Et pourquoi se limiter aux panneaux? Tant qu'à adapter nos routes en fonction du vieillissement de la population, adaptons! Il faut augmenter le nombre de haltes routières, car il n'y a pas que la mémoire qui est lâche en vieillissant, la prostate aussi. Des toilettes publiques aux 5 km, et pépé aura l'esprit et la culotte en paix.

Il faudrait aussi abaisser la vitesse minimale exigée sur les autoroutes. En ce moment, un automobiliste ne peut rouler à moins de 60km/h. Or, c'est bien connu, l'homme âgé n'est pas pressé d'arriver. Il aime avancer à son rythme. L'idéal serait 30km/h. Ça permet d'admirer le paysage en écoutant Sweet People.

Une fois toutes ces mesures mises en place, il ne faudra pas s'arrêter là. Un vieux, ça ne roule pas que sur les autoroutes, ça roule en ville aussi. Si vous trouvez les panneaux routiers trop petits, ceux qui indiquent le nom des rues le sont encore plus. Sortez vos néons. Il y aussi le son du camion qui recule qui n'est pas assez fort. Bip! bip! bip! Grand-papa risque d'être écrasé en dessous d'un 10-roues avant de réussir à l'entendre. Il faut augmenter le volume. BIP! BIP! BIP! Et le Québécois se tassera à temps.

C'est bien beau, les pistes cyclables, mais c'est très dangereux de s'y aventurer en marchette. Et le trottoir aussi est une zone risquée. On peut à tout moment être renversé par un jeune en planche à roulettes ou un trentenaire distrait en train de jaser au cellulaire. Il faudrait donc des pistes pour les marchettes. Et tant qu'à faire, un service de fauteuils roulants Bixi. Vous prenez votre fauteuil Bixi à une station du Plateau et vous allez jouer à la pétanque au parc La Fontaine.

La vieillesse est un naufrage, a dit le général de Gaulle. Alors, transformons le Québec en île de Gilligan. En paradis pour l'âge d'or.

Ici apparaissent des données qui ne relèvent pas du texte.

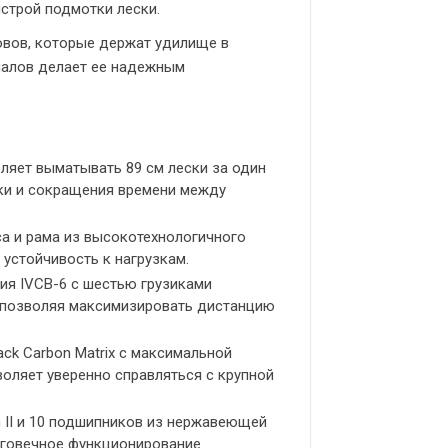
строй подмотки лески.
вов, которые держат удилище в
риалов делает ее надежным
ляет выматывать 89 см лески за один
дки и сокращения времени между
а и рама из высокотехнологичного
 устойчивость к нагрузкам.
ия IVCB-6 с шестью грузиками
 позволяя максимизировать дистанцию
k Carbon Matrix с максимальной
зволяет уверенно справляться с крупной
 II и 10 подшипников из нержавеющей
лговечное функционирование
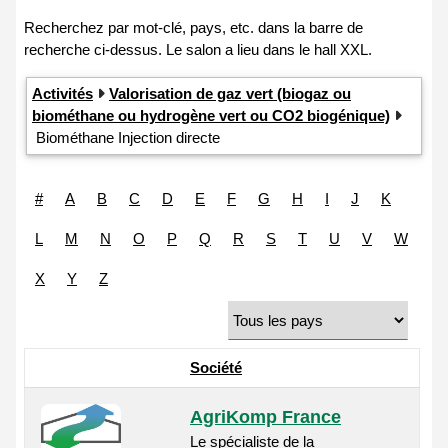
Activités
Valorisation de gaz vert (biogaz ou
biométhane ou hydrogène vert ou CO2 biogénique)
Biométhane Injection directe
#
A
B
C
D
E
F
G
H
I
J
K
L
M
N
O
P
Q
R
S
T
U
V
W
X
Y
Z
Société
AgriKomp France
Le spécialiste de la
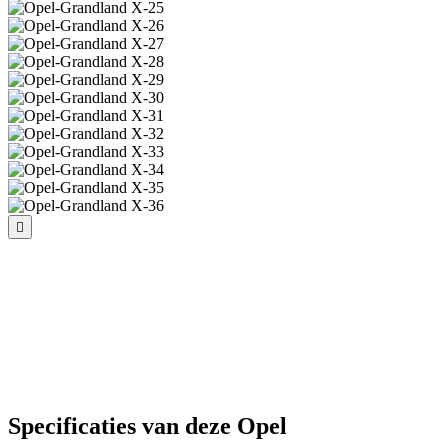
Specificaties van deze Opel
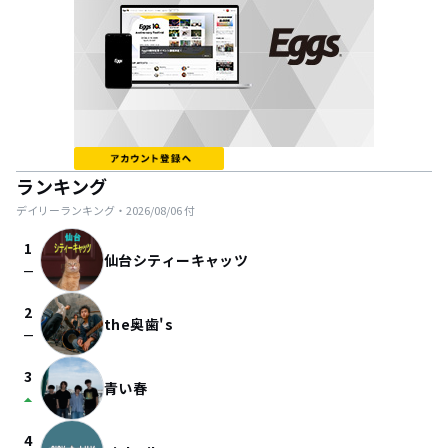
ランキング
デイリーランキング・
2026/08/06
付
1
仙台シティーキャッツ
check_indeterminate_small
2
the奥歯's
check_indeterminate_small
3
青い春
arrow_drop_up
4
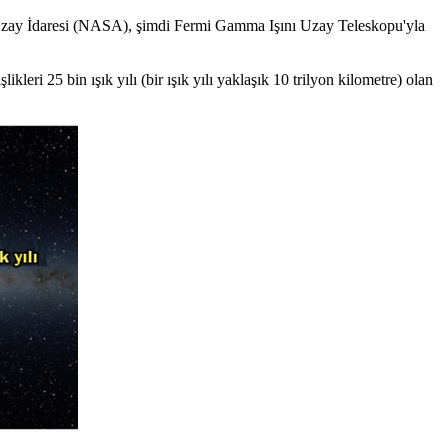
ve Uzay İdaresi (NASA), şimdi Fermi Gamma Işını Uzay Teleskopu'yla
eri 25 bin ışık yılı (bir ışık yılı yaklaşık 10 trilyon kilometre) olan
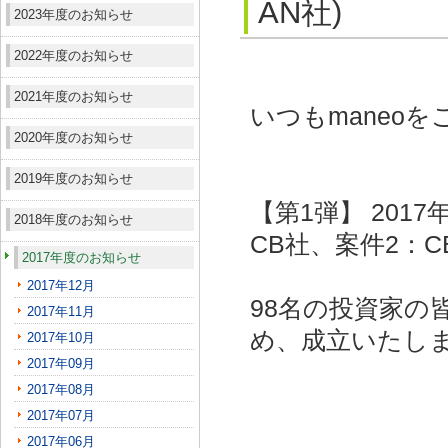
AN社)
2023年度のお知らせ
2022年度のお知らせ
2021年度のお知らせ
いつもmaneo
2020年度のお知らせ
2019年度のお知らせ
【第1弾】 201
2018年度のお知らせ
CB社、案件2：C
2017年度のお知らせ
2017年12月
98名の投資家の
2017年11月
め、成立いたし
2017年10月
2017年09月
2017年08月
2017年07月
2017年06月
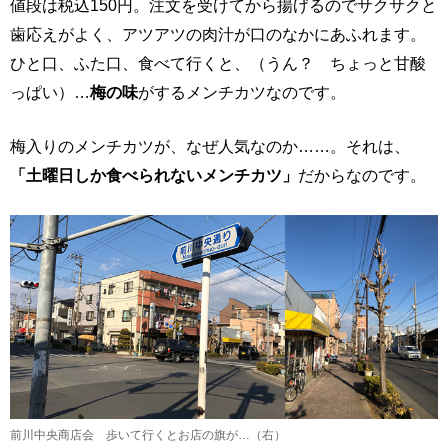
値段は税込150円。注文を受けてから揚げるのでサクサクと
歯応えがよく、アツアツの肉汁が口のなかにあふれます。
ひと口、ふた口、食べて行くと、（うん？ ちょっと甘酸
っぱい）…
梅の味
がするメンチカツなのです。
梅入りのメンチカツが、なぜ人気なのか……。それは、
「土曜日しか食べられないメンチカツ」
だからなのです。
前川中央商店会 歩いて行くとお店の旗が…（右）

Et distribuons le Viagra gratuitement à tous ceux qui en font la demande. Car à quoi ça sert de pouvoir se déplacer partout si on n'atteint jamais le nirvana?

Maintenant, est-ce que le gouvernement du Québec est prêt à investir autant pour améliorer la qualité de vie de ses aînés? Sûrement pas. C'est une chose de donner un contrat de panneaux à de possibles amis du parti; c'est autre chose de transformer le Québec en une immense Résidence Soleil.

Le vieillissement de la population, ce n'est qu'une excuse, au fond. On s'en doute bien. Personne n'est tombé dans le panneau.